Search code examples
dnszonedyndnsregistrarpowerdns

authoritative name server architecture in relation to zones & child nodes(best practices)


I am looking to redesign a mid size(corp) dns architecture and I have searched here and icann.org + google(of course) but I'm unable to find a best practice in regard to name server entries and zones/child nodes.
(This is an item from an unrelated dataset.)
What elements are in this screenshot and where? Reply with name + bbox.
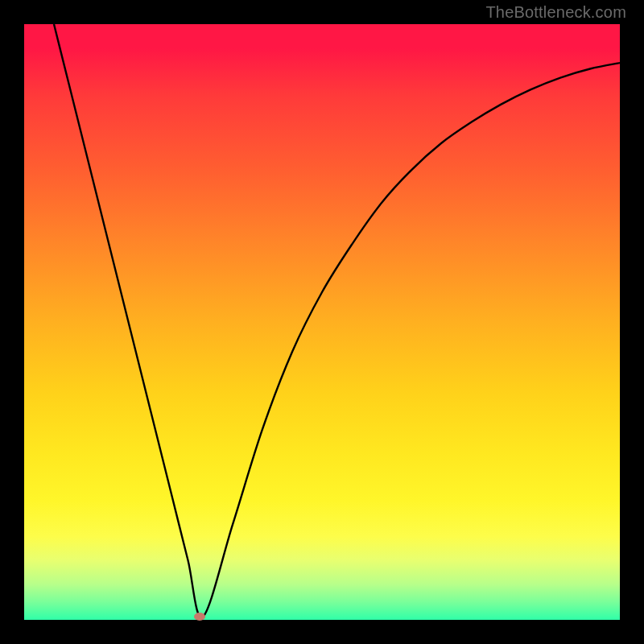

So here we go, say we have 10+ dns servers:
then we have say happy.example.com
and then we have:
A Records
- ns1.happy.example.com 222.222.222.222
- ns2.happy.example.com 333.333.333.333
- ns3.happy.example.com 444.444.444.444
- NS Records
- happy.example.com ns1.happy.example.com
- happy.example.com ns2.happy.example.com
- happy.example.com ns3.happy.example.com

THEN we have sad.example.com:
- A Records
- ns1.sad.example.com 222.222.222.222
- ns2.sad.example.com 333.333.333.333
- ns3.sad.example.com 444.444.444.444
- NS Records
- sad.example.com ns1.sad.example.com
- sad.example.com ns2.sad.example.com
- sad.example.com ns3.sad.example.com

My question is there any advantage to this?
Would it not be better to just do:
- A Record
- ns1.example.com 222.222.222.222
- ns2.example.com 333.333.333.333
- ns3.example.com 444.444.444.444

Then do:
- NS Records
- happy.example.com ns1.example.com
- happy.example.com ns2.example.com
- happy.example.com ns3.example.com
- sad.example.com ns1.example.com
- sad.example.com ns2.example.com
- sad.example.com ns3.example.com


Solution

  • My rule of thumb is 3-5 responders as optimal. Normally, I would prefer a responder to be a load balancer in front of at least two servers, but that's personal preference combined with hardware availability.

    As to domain hierarchy, are your nameservers authoritative only? or recursive as well? How many clients? How many zones?

    Regarding your specific question, unless your domains are absolutely massive, there should be no reason that the same servers can't be authoritative for both and yes, putting the nameservers in the higher level domain is better. Otherwise you're going to have to include GLUE records as well.